Being honest about where the models separate
I am wary of self-graded benchmarks, so let me be plain about the numbers. On a small graded suite of eleven tasks across three difficulty tiers, a local 3B and a local 7B both score 9 out of 11. Opus scores 11 out of 11. Both local models clear every easy and medium task and fail the same two hard ones: a full semantic-version comparison and an operator-precedence calculator. Those are reasoning tasks, not code-completion tasks, and 7B hits a ceiling on them that 14B does not meaningfully lift.
That separation is the business case, not an embarrassment. A small local model handles the common, high-volume changes cheaply and privately, dependency bumps, off-by-one fixes, a guard clause in the wrong file. You route the genuinely hard reasoning to a frontier model when it is worth it. The engine is identical; only the model swaps, and nothing ships unless the tests pass.

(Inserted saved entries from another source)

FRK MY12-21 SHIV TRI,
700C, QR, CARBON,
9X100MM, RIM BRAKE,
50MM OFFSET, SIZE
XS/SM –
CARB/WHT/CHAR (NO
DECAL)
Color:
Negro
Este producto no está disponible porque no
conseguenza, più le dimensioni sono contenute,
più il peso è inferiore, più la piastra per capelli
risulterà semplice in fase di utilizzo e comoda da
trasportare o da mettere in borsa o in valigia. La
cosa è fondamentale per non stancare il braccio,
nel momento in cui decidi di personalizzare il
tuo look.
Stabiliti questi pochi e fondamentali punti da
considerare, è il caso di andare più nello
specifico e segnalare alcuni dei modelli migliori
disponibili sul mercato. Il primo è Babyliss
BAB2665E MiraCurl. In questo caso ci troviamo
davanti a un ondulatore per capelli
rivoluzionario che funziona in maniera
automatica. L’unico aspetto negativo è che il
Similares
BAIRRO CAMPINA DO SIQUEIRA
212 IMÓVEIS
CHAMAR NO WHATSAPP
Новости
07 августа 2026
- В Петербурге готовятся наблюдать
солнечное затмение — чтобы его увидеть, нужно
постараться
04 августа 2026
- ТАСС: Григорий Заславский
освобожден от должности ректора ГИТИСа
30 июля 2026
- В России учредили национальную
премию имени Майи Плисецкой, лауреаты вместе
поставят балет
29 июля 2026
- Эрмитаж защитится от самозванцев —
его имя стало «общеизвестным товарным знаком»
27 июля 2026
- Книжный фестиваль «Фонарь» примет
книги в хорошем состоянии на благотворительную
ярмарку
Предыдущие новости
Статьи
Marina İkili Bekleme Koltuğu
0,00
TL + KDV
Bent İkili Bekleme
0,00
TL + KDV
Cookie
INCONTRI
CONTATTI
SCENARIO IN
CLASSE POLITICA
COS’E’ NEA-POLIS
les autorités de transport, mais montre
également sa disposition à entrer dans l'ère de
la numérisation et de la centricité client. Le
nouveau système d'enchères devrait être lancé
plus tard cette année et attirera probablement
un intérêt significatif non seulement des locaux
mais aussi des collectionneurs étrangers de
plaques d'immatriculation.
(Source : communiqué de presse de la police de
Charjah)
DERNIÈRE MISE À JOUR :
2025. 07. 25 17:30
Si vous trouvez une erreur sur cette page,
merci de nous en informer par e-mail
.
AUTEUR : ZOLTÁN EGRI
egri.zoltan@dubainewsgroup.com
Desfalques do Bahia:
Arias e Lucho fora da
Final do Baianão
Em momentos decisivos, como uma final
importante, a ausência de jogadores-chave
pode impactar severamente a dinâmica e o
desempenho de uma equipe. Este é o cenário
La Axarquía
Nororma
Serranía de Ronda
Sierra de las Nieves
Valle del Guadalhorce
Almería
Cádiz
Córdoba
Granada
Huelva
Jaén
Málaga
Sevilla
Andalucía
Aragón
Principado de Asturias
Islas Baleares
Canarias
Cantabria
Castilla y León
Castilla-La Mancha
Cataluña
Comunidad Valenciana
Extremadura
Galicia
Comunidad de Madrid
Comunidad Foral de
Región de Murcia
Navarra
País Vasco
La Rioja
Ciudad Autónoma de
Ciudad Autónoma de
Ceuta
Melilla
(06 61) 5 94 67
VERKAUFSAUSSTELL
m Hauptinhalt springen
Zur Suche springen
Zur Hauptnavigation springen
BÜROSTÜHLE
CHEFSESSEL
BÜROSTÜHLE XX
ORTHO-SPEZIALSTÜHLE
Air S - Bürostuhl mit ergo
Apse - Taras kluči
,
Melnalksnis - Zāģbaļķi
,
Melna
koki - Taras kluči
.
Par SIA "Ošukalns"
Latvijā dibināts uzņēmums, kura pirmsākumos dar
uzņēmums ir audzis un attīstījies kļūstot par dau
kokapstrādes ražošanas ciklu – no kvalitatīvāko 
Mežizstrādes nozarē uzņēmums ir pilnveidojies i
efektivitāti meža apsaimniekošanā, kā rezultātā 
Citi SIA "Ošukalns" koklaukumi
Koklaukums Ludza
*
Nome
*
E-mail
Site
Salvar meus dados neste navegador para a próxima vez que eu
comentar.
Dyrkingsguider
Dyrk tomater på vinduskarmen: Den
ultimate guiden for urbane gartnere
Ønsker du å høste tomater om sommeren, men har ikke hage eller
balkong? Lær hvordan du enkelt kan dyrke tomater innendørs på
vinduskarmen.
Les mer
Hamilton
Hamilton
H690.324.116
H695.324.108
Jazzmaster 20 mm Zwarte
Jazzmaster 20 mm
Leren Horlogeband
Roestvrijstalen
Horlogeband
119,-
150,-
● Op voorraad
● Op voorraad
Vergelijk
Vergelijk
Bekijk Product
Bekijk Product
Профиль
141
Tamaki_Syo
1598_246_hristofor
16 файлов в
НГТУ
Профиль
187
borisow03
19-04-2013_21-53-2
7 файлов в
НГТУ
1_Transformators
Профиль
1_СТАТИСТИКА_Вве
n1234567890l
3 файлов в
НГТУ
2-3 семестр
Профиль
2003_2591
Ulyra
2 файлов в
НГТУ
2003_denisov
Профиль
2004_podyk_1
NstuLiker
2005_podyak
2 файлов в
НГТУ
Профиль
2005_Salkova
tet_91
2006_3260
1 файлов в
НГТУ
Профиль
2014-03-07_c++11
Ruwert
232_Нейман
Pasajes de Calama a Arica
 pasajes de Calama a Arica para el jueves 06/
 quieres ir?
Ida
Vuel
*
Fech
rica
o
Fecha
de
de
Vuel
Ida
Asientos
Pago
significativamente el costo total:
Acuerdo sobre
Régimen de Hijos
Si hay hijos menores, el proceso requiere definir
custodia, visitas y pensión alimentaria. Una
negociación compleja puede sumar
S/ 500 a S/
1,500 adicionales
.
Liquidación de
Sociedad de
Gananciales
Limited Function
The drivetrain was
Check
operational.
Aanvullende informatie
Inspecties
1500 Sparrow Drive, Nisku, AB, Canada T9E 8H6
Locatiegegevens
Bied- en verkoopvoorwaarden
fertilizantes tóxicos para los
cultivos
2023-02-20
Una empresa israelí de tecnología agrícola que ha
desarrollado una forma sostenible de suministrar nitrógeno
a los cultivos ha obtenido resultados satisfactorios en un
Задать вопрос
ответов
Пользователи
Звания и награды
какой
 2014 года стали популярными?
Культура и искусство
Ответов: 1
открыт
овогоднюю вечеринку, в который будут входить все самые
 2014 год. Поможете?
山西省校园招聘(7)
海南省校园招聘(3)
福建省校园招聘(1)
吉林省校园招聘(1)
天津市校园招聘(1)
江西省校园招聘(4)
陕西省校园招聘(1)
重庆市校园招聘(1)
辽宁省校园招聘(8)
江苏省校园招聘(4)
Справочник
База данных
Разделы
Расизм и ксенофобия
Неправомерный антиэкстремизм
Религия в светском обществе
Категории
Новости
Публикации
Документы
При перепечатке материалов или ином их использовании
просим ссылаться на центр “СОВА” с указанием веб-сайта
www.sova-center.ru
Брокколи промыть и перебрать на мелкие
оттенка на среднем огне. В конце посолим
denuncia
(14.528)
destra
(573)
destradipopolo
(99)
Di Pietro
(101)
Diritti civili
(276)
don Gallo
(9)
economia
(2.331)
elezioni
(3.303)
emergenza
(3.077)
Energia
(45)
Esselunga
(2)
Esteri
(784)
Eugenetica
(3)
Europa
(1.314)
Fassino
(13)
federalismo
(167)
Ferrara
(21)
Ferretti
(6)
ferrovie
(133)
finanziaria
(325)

I will also say plainly what is not done. The credible external number is SWE-bench Verified, real GitHub issues in per-instance Docker images scored by the official harness, and that scored run is the next milestone rather than a result I can quote yet. The self-authored tiers show the engine works and show where models separate; I do not dress them up as something they are not. There are 47 unit and integration tests and a handful of offline smoke checks gating all of this, runnable with no API key and no GPU.
What I took away from it
- Make the agent prove it, do not let it claim it. Running the real test suite as a hard gate is the single decision that turns a plausible-fix generator into something you can trust unattended.
- The harness is the capability. The same small model went from failing to converging because of fuzzy editing and a loop-breaker. Open models commoditize; the loop around them does not.
- Sovereignty is an architecture, not a promise. Keeping the frontier model in the training factory and shipping only the student means “your code never leaves” is a structural fact, not a pinky-swear.
- Verifier bugs are the scariest bugs. A stale-bytecode hazard that could certify a wrong fix as correct is worse than any normal failure, because it fails silently and convincingly.
The thread running through all of this is that the model is rarely the hard part. The boundary you run it inside, and the proof you demand before you believe it, are where the real work lives.